There are plenty of times when the Super Bowl was won by a guy who was not considered to be a franchise quarterback. In fact, most of the time the term gets applied after the team wins the Super Bowl rather than before.
To cite one recent example, the 2017 Philadelphia Eagles had a franchise quarterback in Carson Wentz, after trading what seemed like a dozen draft choices to the Browns to move up for him the previous season. Wentz was lights out all year but had a season-ending injury.
So the Eagles had to give up and go home, right? Wrong. In came Nick Foles (a guy who, by the way, John Dorsey had signed in Kansas City) and he did well enough to win a couple of playoff games. Then in the Super Bowl, he exploded for 373 yards, three TDs, and even a TD reception on a trick play. The Patriots had a similar play for Tom Brady that failed, as you may recall.
Sometimes you can win with, say, Doug Williams, who had a grand total of zero regular-season wins as a starter in 1987 when he replaced a successful but struggling Jay Schroeder.

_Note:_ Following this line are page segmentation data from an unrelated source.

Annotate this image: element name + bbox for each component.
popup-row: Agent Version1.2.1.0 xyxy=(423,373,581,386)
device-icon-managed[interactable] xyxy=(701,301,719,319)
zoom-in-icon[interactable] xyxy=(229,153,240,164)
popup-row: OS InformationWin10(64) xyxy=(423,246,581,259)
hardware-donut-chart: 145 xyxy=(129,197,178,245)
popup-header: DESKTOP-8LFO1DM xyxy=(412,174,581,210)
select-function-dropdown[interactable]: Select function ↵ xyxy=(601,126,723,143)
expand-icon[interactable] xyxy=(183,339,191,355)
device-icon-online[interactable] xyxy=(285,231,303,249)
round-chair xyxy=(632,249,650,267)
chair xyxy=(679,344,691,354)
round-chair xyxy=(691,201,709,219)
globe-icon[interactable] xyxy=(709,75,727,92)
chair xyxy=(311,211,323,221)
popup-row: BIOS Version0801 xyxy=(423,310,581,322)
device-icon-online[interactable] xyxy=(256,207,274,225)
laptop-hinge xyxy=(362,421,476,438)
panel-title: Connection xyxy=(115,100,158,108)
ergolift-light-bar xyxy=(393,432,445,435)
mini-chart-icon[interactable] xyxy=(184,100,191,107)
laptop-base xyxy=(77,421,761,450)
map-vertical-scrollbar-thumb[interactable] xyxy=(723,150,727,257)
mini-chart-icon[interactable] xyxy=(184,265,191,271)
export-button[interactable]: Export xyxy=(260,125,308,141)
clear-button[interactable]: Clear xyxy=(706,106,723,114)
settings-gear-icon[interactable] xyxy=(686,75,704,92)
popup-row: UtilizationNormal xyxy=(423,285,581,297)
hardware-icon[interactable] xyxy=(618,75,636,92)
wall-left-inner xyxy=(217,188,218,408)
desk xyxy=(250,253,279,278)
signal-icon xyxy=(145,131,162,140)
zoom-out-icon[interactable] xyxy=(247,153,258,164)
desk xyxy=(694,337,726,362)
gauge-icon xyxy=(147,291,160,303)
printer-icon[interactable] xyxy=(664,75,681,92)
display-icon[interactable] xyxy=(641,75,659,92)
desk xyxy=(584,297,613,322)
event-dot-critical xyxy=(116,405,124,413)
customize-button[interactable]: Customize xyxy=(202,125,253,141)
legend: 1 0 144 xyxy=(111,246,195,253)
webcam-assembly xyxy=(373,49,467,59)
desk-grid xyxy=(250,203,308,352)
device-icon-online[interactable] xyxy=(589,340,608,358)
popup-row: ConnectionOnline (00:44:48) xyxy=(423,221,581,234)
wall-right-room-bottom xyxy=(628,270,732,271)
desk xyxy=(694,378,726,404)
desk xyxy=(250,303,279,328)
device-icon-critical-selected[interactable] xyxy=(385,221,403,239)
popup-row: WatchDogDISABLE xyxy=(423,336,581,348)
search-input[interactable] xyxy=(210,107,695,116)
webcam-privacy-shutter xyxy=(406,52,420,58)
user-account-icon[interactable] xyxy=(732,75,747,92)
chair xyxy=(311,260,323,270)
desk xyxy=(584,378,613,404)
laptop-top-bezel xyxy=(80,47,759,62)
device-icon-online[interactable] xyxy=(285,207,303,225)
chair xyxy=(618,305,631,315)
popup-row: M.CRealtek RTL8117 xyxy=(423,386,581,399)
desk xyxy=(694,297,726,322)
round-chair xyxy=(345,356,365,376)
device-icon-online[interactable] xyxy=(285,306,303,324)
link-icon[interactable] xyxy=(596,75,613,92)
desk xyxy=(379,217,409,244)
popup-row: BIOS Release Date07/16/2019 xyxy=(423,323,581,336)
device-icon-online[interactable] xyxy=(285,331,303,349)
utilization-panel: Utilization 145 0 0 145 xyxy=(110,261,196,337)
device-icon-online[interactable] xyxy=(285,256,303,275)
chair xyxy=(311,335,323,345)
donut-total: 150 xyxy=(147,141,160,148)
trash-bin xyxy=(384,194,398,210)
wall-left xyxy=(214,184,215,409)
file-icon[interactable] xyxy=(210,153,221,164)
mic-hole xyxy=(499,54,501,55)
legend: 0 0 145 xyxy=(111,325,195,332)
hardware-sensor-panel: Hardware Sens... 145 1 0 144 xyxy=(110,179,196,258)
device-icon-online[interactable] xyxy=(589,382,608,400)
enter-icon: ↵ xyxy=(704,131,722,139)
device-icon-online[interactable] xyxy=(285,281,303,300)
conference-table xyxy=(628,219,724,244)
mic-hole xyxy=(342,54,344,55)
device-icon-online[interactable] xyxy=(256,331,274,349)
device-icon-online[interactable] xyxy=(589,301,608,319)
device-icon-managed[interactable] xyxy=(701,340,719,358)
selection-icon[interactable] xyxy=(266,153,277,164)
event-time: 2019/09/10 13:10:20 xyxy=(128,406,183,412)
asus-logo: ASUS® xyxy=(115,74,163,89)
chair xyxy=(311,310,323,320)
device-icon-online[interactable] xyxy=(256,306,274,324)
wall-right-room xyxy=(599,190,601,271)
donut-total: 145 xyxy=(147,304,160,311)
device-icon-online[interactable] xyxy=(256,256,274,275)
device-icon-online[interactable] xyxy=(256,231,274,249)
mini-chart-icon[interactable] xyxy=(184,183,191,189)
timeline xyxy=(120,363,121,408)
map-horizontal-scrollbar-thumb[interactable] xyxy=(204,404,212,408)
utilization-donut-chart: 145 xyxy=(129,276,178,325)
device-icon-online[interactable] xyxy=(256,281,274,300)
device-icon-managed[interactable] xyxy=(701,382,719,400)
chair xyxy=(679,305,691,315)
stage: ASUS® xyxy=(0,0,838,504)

The Washington faithful were certain that coach Joe Gibbs had taken totally lost his mind. But Williams bombarded John Elway and the Denver Broncos in the Super Bowl that year, 42-10.
The Washington third-string quarterback was Mark Rypien who eventually developed into a starter and won another World Championship in 1991. Former Brown Earnest Byner helped him out with 1,356 yards from scrimmage that year.
Or maybe you have to play your backup, like Kurt Warner when Trent Green was injured in 1999, or Trent Dilfer in 2000 when Tony Banks went down, but the season is not necessarily over if your franchise quarterback (whatever that is) is not available.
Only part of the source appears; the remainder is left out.